The first year at Harvard business School gives you a breadth of courses to sink your teeth into. One of the real benefits of studying such a range of materials in the first year, is how easily I was able to apply my learnings while interning at Zalando, the leading fashion platform in Europe.

Of course, it is possible to apply subjects like strategy or marketing to any company that you work for, especially if you are working in the strategy department. However, here are three other examples of what I found very interesting and relevant during my summer, which I learned about in my first year at HBS.
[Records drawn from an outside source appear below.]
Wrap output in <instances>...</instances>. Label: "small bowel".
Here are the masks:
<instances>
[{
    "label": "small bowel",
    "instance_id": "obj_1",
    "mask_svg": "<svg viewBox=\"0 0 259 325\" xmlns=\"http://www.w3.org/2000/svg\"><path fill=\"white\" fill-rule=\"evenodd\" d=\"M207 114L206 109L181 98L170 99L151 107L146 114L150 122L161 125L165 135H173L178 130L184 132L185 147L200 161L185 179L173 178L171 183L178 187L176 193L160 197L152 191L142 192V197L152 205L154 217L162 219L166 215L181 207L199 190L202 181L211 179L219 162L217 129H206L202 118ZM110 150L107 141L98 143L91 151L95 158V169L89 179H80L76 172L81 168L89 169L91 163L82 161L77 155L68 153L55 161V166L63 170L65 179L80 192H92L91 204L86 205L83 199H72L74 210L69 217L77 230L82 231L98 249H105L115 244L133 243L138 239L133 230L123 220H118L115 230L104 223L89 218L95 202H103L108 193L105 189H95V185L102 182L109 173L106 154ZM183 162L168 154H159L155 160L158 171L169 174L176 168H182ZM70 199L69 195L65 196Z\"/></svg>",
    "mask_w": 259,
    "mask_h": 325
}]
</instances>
First, working in Berlin with a truly multicultural team for the first time in my career, highlighted to me the importance of understanding cultural diversity, and personal preferences, which was the main learning point of our FGI (Field Global Immersion) course. Furthermore, it was interesting to note how culturally sensitive Zalando has to be as a company due to operating so closely to the customer in so many different countries. It often feels like Europe can be treated as one country, but for a digital disruptor to be successful, each and every country needs a localized approach. The way Norwegians may want to buy clothes is very different to the way Spaniards are going to buy clothes, not only for the fashion but also for their preferred mode of payment, delivery, etc.

Secondly, I found the concepts that we learned about in LEAD (Leadership and Organizational Behavior) very applicable to the workplace. As a company grows rapidly, it is important to understand the needs of the different departments and align them towards the same direction as quickly as possible. I used these learnings during the summer when thinking about whether Zalando needed to apply radical changes or incremental ones, or whether a change needed to come from the top or from the employees working on the front line.
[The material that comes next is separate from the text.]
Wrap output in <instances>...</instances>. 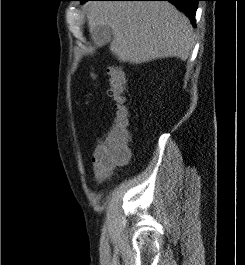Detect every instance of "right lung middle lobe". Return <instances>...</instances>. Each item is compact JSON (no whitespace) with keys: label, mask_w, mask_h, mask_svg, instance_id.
I'll use <instances>...</instances> for the list:
<instances>
[{"label":"right lung middle lobe","mask_w":245,"mask_h":265,"mask_svg":"<svg viewBox=\"0 0 245 265\" xmlns=\"http://www.w3.org/2000/svg\"><path fill=\"white\" fill-rule=\"evenodd\" d=\"M79 1H81L82 3H85V2L88 1V0H79Z\"/></svg>","instance_id":"dd1d6c3e"}]
</instances>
Thirdly, TEM (The Entrepreneurial Manager) was quite clearly relevant, even for a company that is now the largest online fashion retailer in Europe. The culture of intrapreneurship is still very much alive, where different business ideas are harvested from the whole workforce, incubated and grown under the supervision of very senior executives. Then if successful, these young businesses can be split out into their own entities to make sure that efficiencies between the different business units are still achieved.
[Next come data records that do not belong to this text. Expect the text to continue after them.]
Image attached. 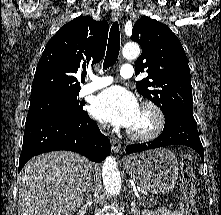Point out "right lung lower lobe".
Returning a JSON list of instances; mask_svg holds the SVG:
<instances>
[{"mask_svg": "<svg viewBox=\"0 0 221 215\" xmlns=\"http://www.w3.org/2000/svg\"><path fill=\"white\" fill-rule=\"evenodd\" d=\"M55 150H70L101 162L110 154L111 144L87 112L76 119L45 116L26 120L19 172L33 156Z\"/></svg>", "mask_w": 221, "mask_h": 215, "instance_id": "obj_1", "label": "right lung lower lobe"}]
</instances>
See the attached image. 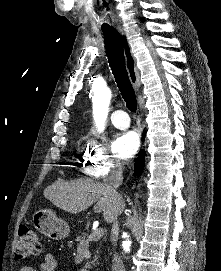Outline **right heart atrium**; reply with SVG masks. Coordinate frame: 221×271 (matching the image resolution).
Listing matches in <instances>:
<instances>
[{
  "mask_svg": "<svg viewBox=\"0 0 221 271\" xmlns=\"http://www.w3.org/2000/svg\"><path fill=\"white\" fill-rule=\"evenodd\" d=\"M90 151H94L92 154ZM90 151H77L81 159V170L85 177H103L107 167L111 166L109 159L113 158L109 151H97V146H90Z\"/></svg>",
  "mask_w": 221,
  "mask_h": 271,
  "instance_id": "d8ad5b80",
  "label": "right heart atrium"
}]
</instances>
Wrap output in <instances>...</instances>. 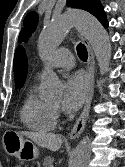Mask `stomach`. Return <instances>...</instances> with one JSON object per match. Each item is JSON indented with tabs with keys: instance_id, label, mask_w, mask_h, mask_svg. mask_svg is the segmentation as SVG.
I'll use <instances>...</instances> for the list:
<instances>
[{
	"instance_id": "stomach-1",
	"label": "stomach",
	"mask_w": 125,
	"mask_h": 167,
	"mask_svg": "<svg viewBox=\"0 0 125 167\" xmlns=\"http://www.w3.org/2000/svg\"><path fill=\"white\" fill-rule=\"evenodd\" d=\"M8 132L5 134L8 139L3 143L4 149L9 155L21 161H31L39 157V150L31 140L19 135L18 132Z\"/></svg>"
}]
</instances>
Now sitting and looking forward to my second year at HBS, I realize that my internship was not only applicable for putting the concepts I learned about into practice, but also for helping me decide what I want to study in my second year. The choices in the second year are quite overwhelming, but I am sure this experience will help me focus on what is essential and useful for the leadership roles I want to pursue in the future within the online and fashion industries.